> [Exercise brief]: A word-for-word copy of the entries, with images excluded, is the expected answer.

*** Data for processing ***

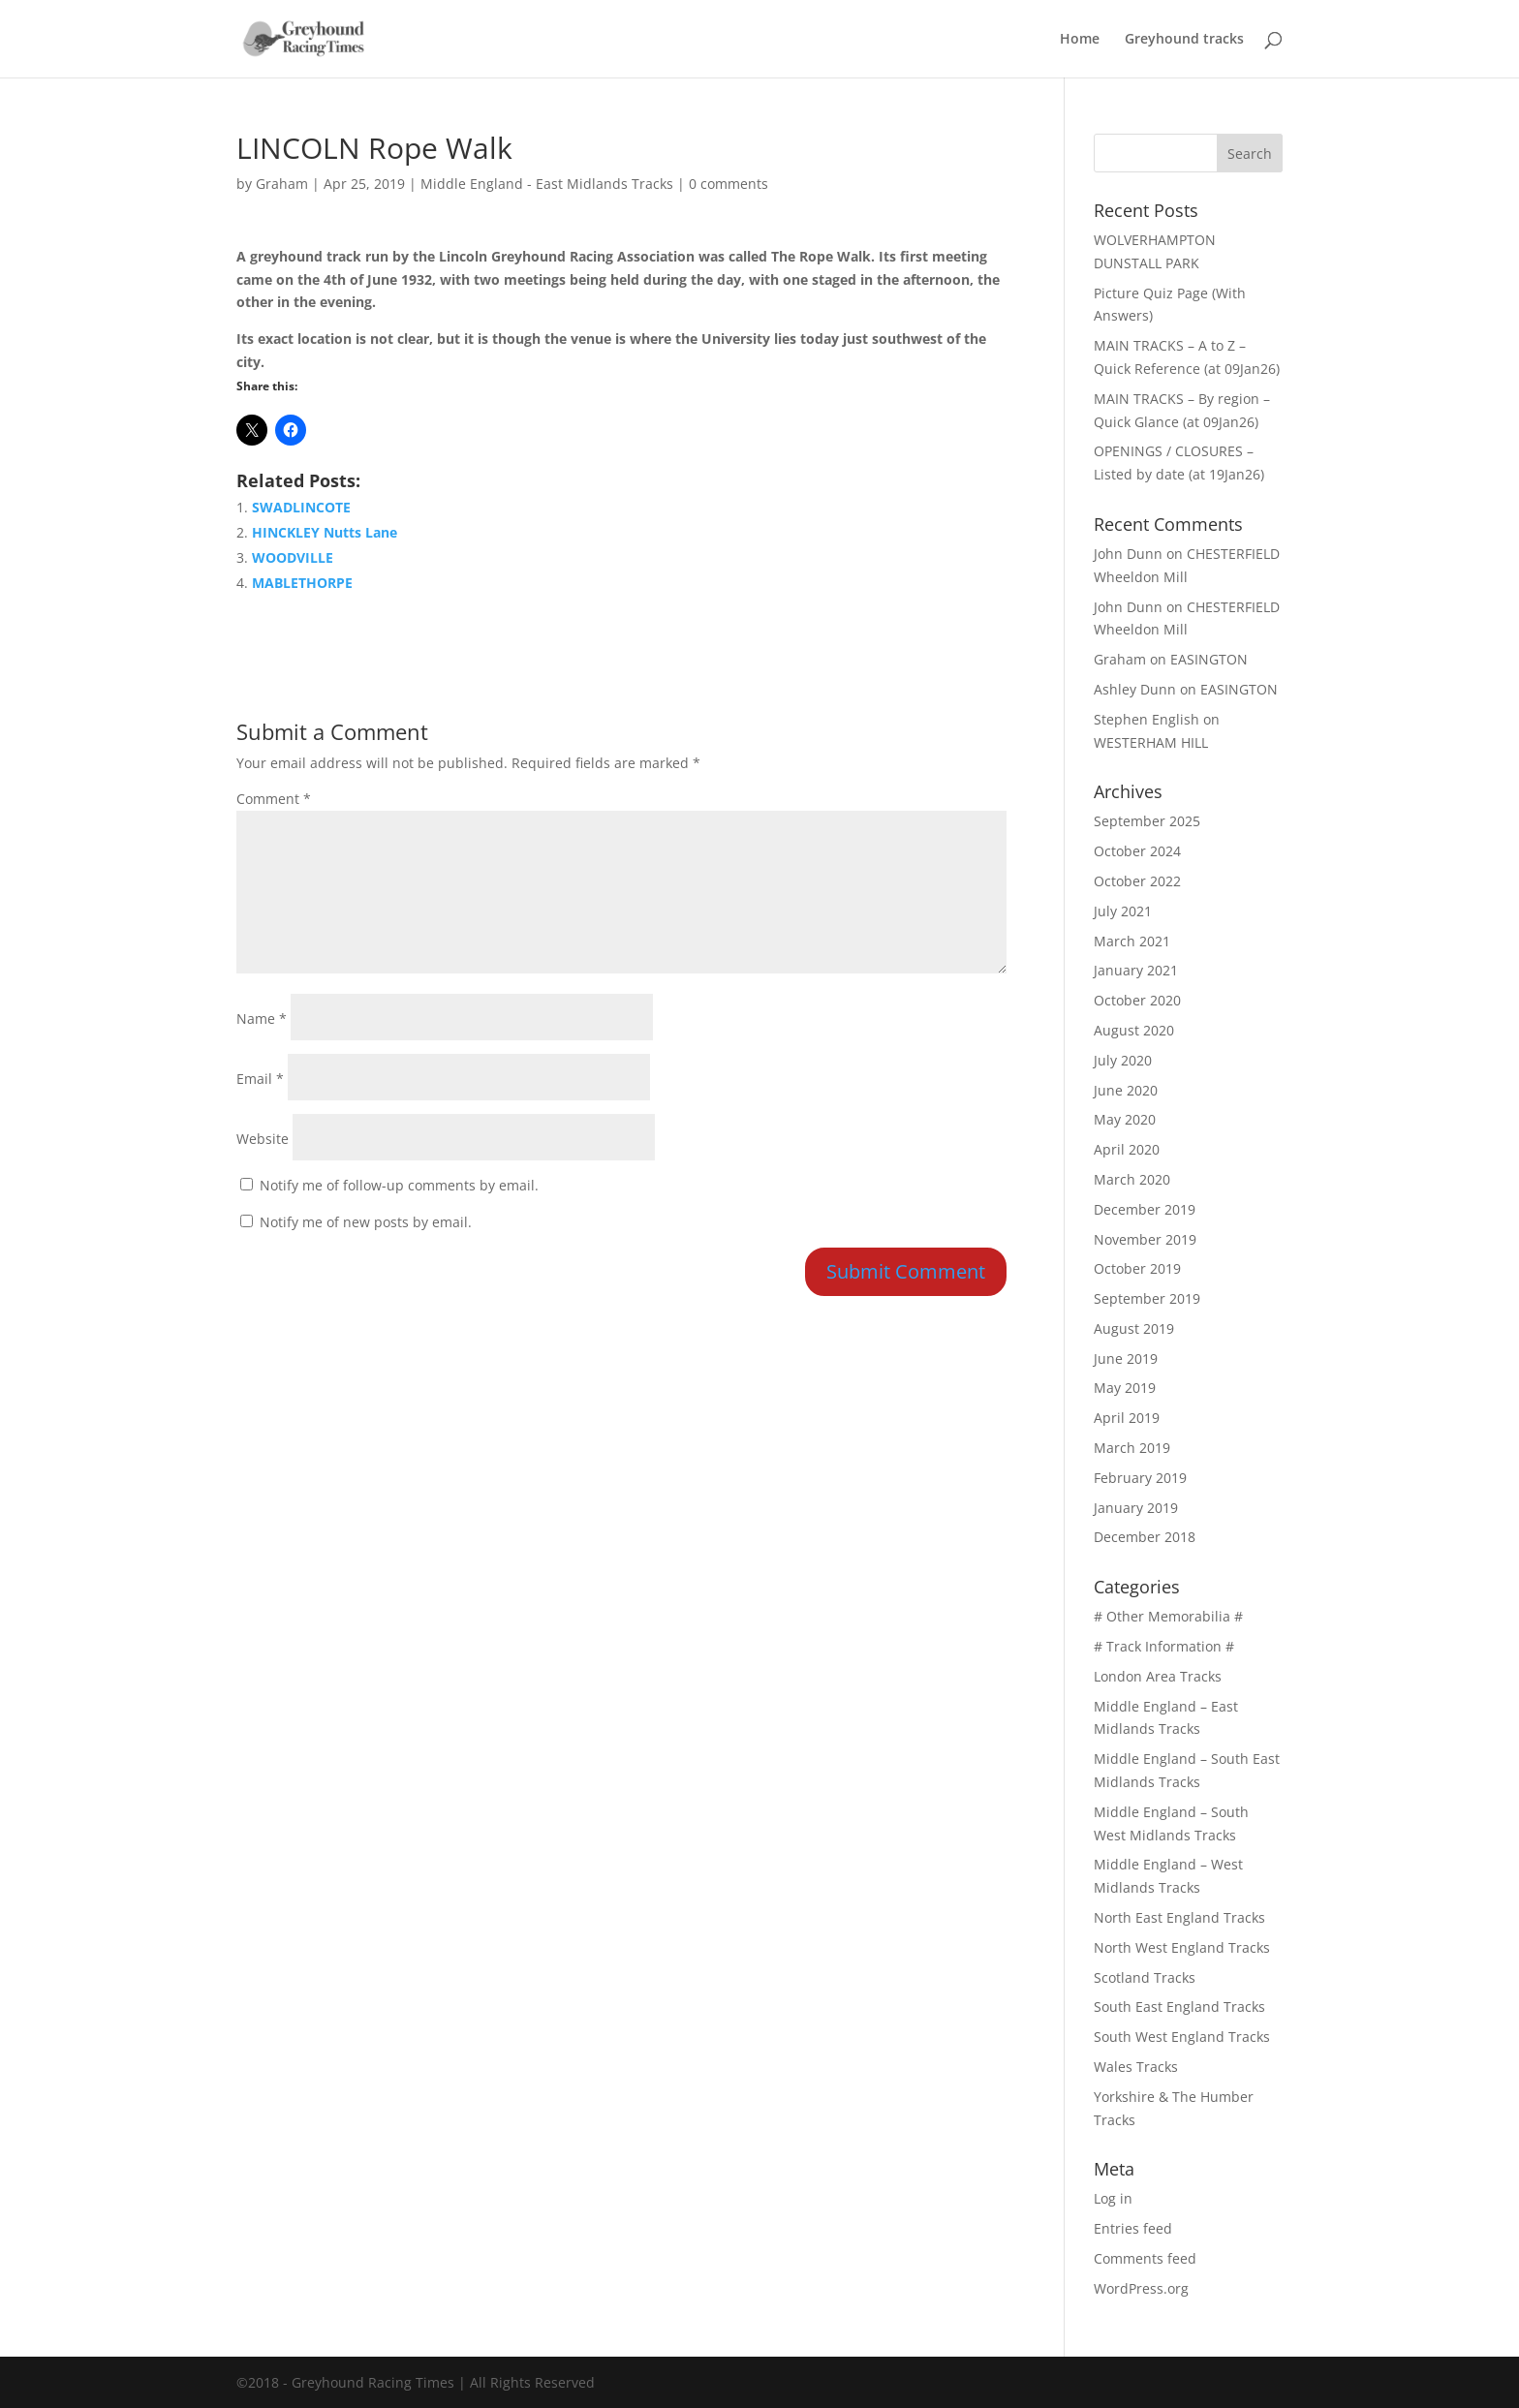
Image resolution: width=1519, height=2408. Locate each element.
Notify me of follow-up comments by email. (399, 1185)
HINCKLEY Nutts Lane (324, 532)
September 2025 (1147, 821)
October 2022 (1137, 881)
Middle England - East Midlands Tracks (546, 183)
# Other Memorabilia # (1168, 1616)
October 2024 (1137, 851)
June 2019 (1126, 1358)
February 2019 (1140, 1477)
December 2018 (1144, 1537)
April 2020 (1127, 1149)
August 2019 (1134, 1328)
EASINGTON (1209, 659)
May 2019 (1125, 1387)
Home (1080, 39)
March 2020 (1132, 1179)
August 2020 (1134, 1030)
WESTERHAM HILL (1151, 742)
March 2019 (1132, 1447)
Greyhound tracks (1184, 39)
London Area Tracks (1158, 1676)
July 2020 (1123, 1060)
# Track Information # (1164, 1646)
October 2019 (1137, 1268)
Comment (273, 798)
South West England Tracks (1182, 2036)
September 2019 (1147, 1298)
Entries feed (1133, 2228)
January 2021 (1136, 970)
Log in (1113, 2198)
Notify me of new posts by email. (366, 1222)
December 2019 (1144, 1209)
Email (260, 1078)
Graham (282, 183)
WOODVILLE (292, 557)
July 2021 (1123, 911)
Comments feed (1145, 2258)
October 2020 (1137, 1000)
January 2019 (1136, 1507)
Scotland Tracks (1144, 1977)
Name (261, 1018)
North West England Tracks (1182, 1947)
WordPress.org (1141, 2288)
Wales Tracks (1136, 2066)
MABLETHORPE (302, 582)
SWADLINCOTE (301, 507)
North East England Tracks (1179, 1917)
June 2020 (1126, 1090)
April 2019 (1127, 1417)
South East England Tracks (1179, 2006)
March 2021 (1132, 941)
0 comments (728, 183)
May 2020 (1125, 1119)
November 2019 (1145, 1239)
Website (262, 1138)
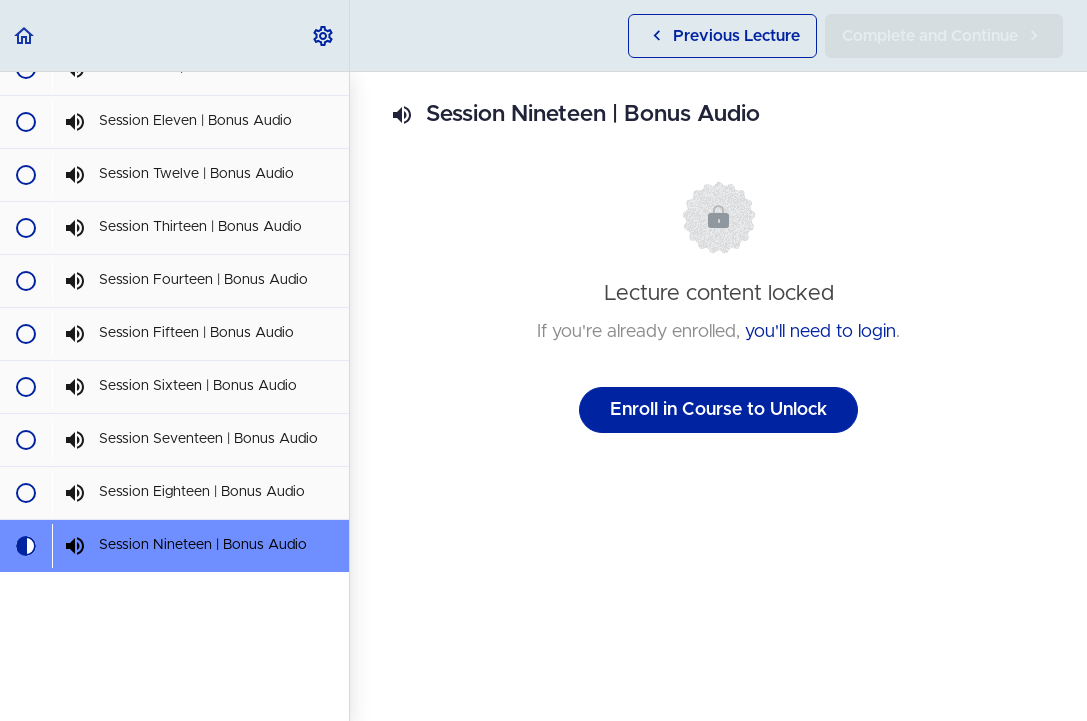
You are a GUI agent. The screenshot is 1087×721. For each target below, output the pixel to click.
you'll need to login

***

> [Result of this task]:
Image resolution: width=1519, height=2408. Locate each element.
Notify me of follow-up comments by email. (399, 1185)
HINCKLEY Nutts Lane (324, 532)
September 2025 (1147, 821)
October 2022 (1137, 881)
Middle England - East Midlands Tracks (546, 183)
# Other Memorabilia # (1168, 1616)
October 2024 (1137, 851)
June 2019 (1126, 1358)
February 2019 (1140, 1477)
December 2018 (1144, 1537)
April 2020 (1127, 1149)
August 2019 (1134, 1328)
EASINGTON (1209, 659)
May 2019 (1125, 1387)
Home (1080, 39)
March 2020 (1132, 1179)
August 2020 (1134, 1030)
WESTERHAM HILL (1151, 742)
March 2019 (1132, 1447)
Greyhound tracks (1184, 39)
London Area Tracks (1158, 1676)
July 2020 (1123, 1060)
# Track Information # (1164, 1646)
October 2019 (1137, 1268)
Comment (273, 798)
South West England Tracks (1182, 2036)
September 2019 (1147, 1298)
Entries feed (1133, 2228)
January 2021 (1136, 970)
Log in (1113, 2198)
Notify me of new posts by email. (366, 1222)
December 2019 (1144, 1209)
Email (260, 1078)
Graham (282, 183)
WOODVILLE (292, 557)
July 2021 (1123, 911)
Comments feed (1145, 2258)
October 2020 (1137, 1000)
January 2019 (1136, 1507)
Scotland Tracks (1144, 1977)
Name (261, 1018)
North West England Tracks (1182, 1947)
WordPress.org (1141, 2288)
Wales Tracks (1136, 2066)
MABLETHORPE (302, 582)
SWADLINCOTE (301, 507)
North East England Tracks (1179, 1917)
June 2020 (1126, 1090)
April 2019 (1127, 1417)
South East England Tracks (1179, 2006)
March 2021 (1132, 941)
0 comments (728, 183)
May 2020 (1125, 1119)
November 2019 (1145, 1239)
Website (262, 1138)
You are a GUI agent. The screenshot is 1087×721. For each target below, output the pixel to click.
you'll need to login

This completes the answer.